Thoughts I need to test the code on the new report which will be released w/c 2017-Jan-09. Then it will be essentially complete. Need to decide on my next project - probably a Twitter one.
Today’s Progress Created second and third DB tables, and linked these through foreign keys. Wrote code to extract the overall monthly performance percentages. Stored these in the Percentages table. Amended the main table so that it stores fewer fields but a pointer to the Periods table in which I store the definition of years, periods and dates covered by each report.
Thoughts A couple of hours well spent.
Today’s Progress Added and tested code to create a SQLite database and populate the main table of monthly data per station. Still to create a linked table to store both the period definition (e.g. 9 = 13 Nov to 10 Dec) and the overall network performance
Thoughts Managed over an hour again but too tired tonight to do more.

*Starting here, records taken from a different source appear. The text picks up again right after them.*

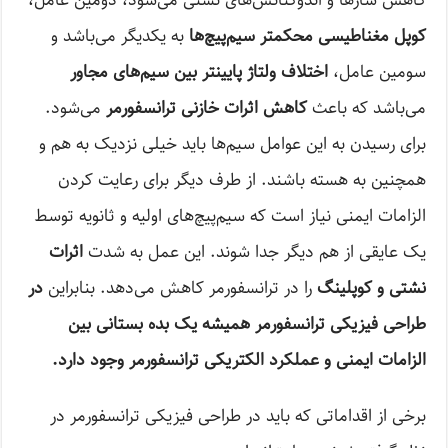
کاهش شارها و اندوکتانس‌های نشتی می‌شود، دومین عامل،
کوپل مغناطیسی محکمتر سیم‌پیچ‌ها
به یکدیگر می‌باشد و
سومین عامل،
اختلاف ولتاژ پایینتر بین سیم‌های مجاور
می‌باشد که باعث
کاهش اثرات خازنی ترانسفورمر
می‌شود.
برای رسیدن به این عوامل سیم‌ها باید خیلی نزدیک به هم و
همچنین به هسته باشند. از طرف دیگر برای رعایت کردن
الزامات ایمنی نیاز است که سیم‌پیچ‌های اولیه و ثانویه توسط
یک عایقی از هم دیگر جدا شوند. این عمل به شدت
اثرات
نشتی و کوپلینگ
را در ترانسفورمر کاهش می‌دهد. بنابراین
در
طراحی فیزیکی ترانسفورمر همیشه یک بده بستانی بین
الزامات ایمنی و عملکرد الکتریکی ترانسفورمر وجود دارد.
برخی از اقداماتی که باید در طراحی فیزیکی ترانسفورمر در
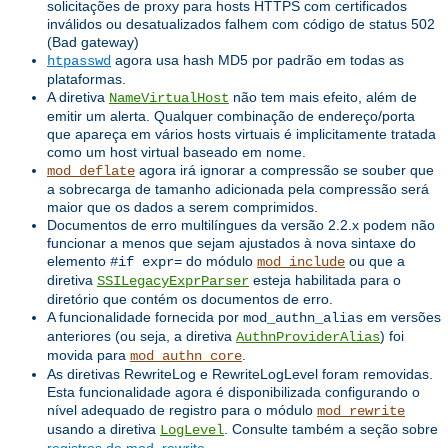
solicitações de proxy para hosts HTTPS com certificados
inválidos ou desatualizados falhem com código de status 502
(Bad gateway)
agora usa hash MD5 por padrão em todas as
htpasswd
plataformas.
A diretiva
não tem mais efeito, além de
NameVirtualHost
emitir um alerta. Qualquer combinação de endereço/porta
que apareça em vários hosts virtuais é implicitamente tratada
como um host virtual baseado em nome.
agora irá ignorar a compressão se souber que
mod_deflate
a sobrecarga de tamanho adicionada pela compressão será
maior que os dados a serem comprimidos.
Documentos de erro multilíngues da versão 2.2.x podem não
funcionar a menos que sejam ajustados à nova sintaxe do
elemento
do módulo
ou que a
#if expr=
mod_include
diretiva
esteja habilitada para o
SSILegacyExprParser
diretório que contém os documentos de erro.
A funcionalidade fornecida por
em versões
mod_authn_alias
anteriores (ou seja, a diretiva
) foi
AuthnProviderAlias
movida para
.
mod_authn_core
As diretivas RewriteLog e RewriteLogLevel foram removidas.
Esta funcionalidade agora é disponibilizada configurando o
nível adequado de registro para o módulo
mod_rewrite
usando a diretiva
. Consulte também a seção sobre
LogLevel
registros de mod_rewrite
.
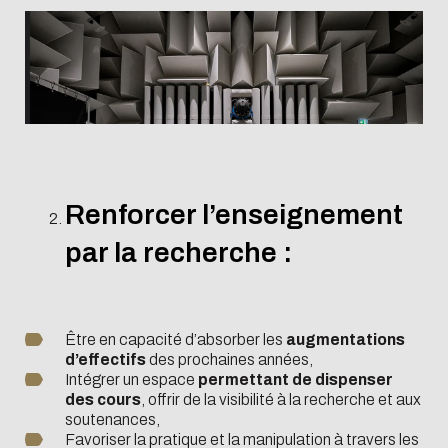
Renforcer l’enseignement
par la recherche :
Être en capacité d’absorber les
augmentations
d’effectifs
des prochaines années,
Intégrer un espace
permettant de dispenser
des cours
, offrir de la visibilité à la recherche et aux
soutenances,
Favoriser la pratique et la manipulation à travers les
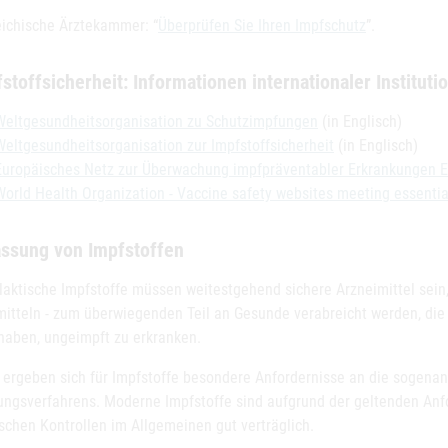
eichische Ärztekammer: “
Überprüfen Sie Ihren Impfschutz
”.
stoffsicherheit: Informationen internationaler Instituti
Weltgesundheitsorganisation zu Schutzimpfungen
(in Englisch)
Weltgesundheitsorganisation zur Impfstoffsicherheit
(in Englisch)
Europäisches Netz zur Überwachung impfpräventabler Erkrankungen 
World Health Organization - Vaccine safety websites meeting essential
assung von Impfstoffen
laktische Impfstoffe müssen weitestgehend sichere Arzneimittel sein
mitteln - zum überwiegenden Teil an Gesunde verabreicht werden, die 
 haben, ungeimpft zu erkranken.
 ergeben sich für Impfstoffe besondere Anfordernisse an die sogen
ungsverfahrens. Moderne Impfstoffe sind aufgrund der geltenden Anf
schen Kontrollen im Allgemeinen gut verträglich.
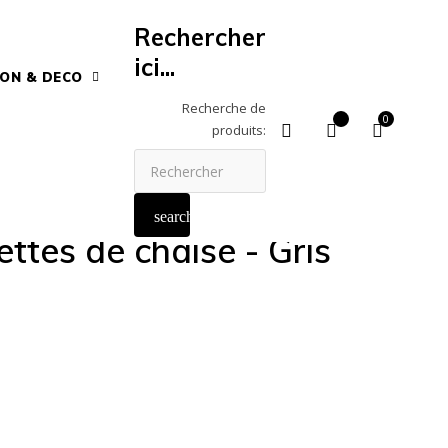
Rechercher
ici...
SON & DECO
Recherche de
0
produits:
search
ettes de chaise - Gris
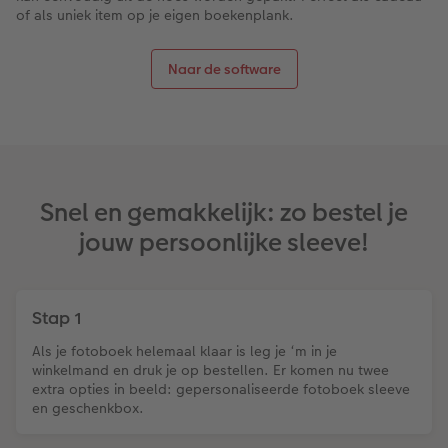
of als uniek item op je eigen boekenplank.
Naar de software
Snel en gemakkelijk: zo bestel je
jouw persoonlijke sleeve!
Stap 1
Als je fotoboek helemaal klaar is leg je ‘m in je
winkelmand en druk je op bestellen. Er komen nu twee
extra opties in beeld: gepersonaliseerde fotoboek sleeve
en geschenkbox.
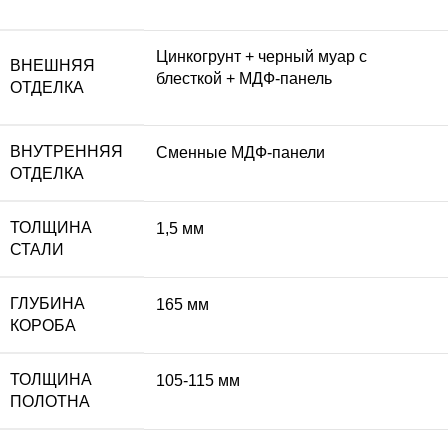
Цинкогрунт + черный муар с
ВНЕШНЯЯ
блесткой + МДФ-панель
ОТДЕЛКА
ВНУТРЕННЯЯ
Сменные МДФ-панели
ОТДЕЛКА
ТОЛЩИНА
1,5 мм
СТАЛИ
ГЛУБИНА
165 мм
КОРОБА
ТОЛЩИНА
105-115 мм
ПОЛОТНА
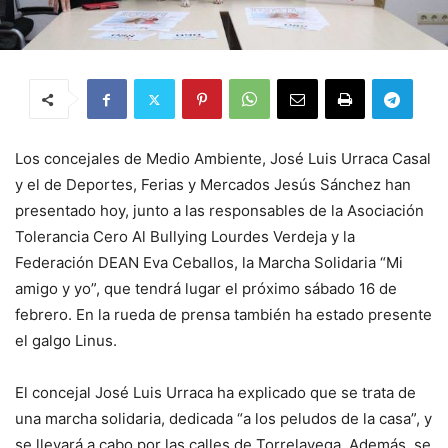
Los concejales de Medio Ambiente, José Luis Urraca Casal
y el de Deportes, Ferias y Mercados Jesús Sánchez han
presentado hoy, junto a las responsables de la Asociación
Tolerancia Cero Al Bullying Lourdes Verdeja y la
Federación DEAN Eva Ceballos, la Marcha Solidaria “Mi
amigo y yo”, que tendrá lugar el próximo sábado 16 de
febrero. En la rueda de prensa también ha estado presente
el galgo Linus.
El concejal José Luis Urraca ha explicado que se trata de
una marcha solidaria, dedicada “a los peludos de la casa”, y
se llevará a cabo por las calles de Torrelavega. Además, se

Today’s Progress: Tidied a litte code. Worked on getting the Git files sorted and pushing those to the repo below. Also forked and published this repo.
Thoughts Unsettled by being thrown into VI editor for the first time since about 1998! Pleased that I’ve created a first public version.
Link(s) to work You can find the project on my Github Repo
Today’s Progress: Worked on my railways data scraper in Python. Strung all test progs together into one combined programme. Archived the test scripts. the combined programme worked straight off. Will push v1 to github tomorrow, I promise.
Thoughts Pleased that the parts of the programme came together without issue.
Today’s Progress: I signed up for the PDFTables API (see Day 1). I got the PDF to CSV conversion via API working. Now it retrieves a CSV file and saves that. I created an initial data extraction from CSV but it is still quite rough.
Thoughts: I chose CSV as, having tested the alternative file formats that the API returns, it seems easier to work with than XSLX or XML in this case due to the weird format of the original PDF.
Today’s Progress: Started my first #100DaysOfCode project today. Its purpose is to make railway performance data available as open data and over time. To do that, I need to scrape PDFs, extract data via PDFTables and put that into #SQLITE database, and finally visualise it. I might try to create an API too. I got the first part started. Found the target link on the page, followed it, grabbed the name of the PDF, stored that, and downloaded the PDF itself.
Thoughts: Having been doing no coding for what feels like years (but is more like months) it feels good to be back working on a project. This builds on the four Coursera python courses I studied over xmas and New Year.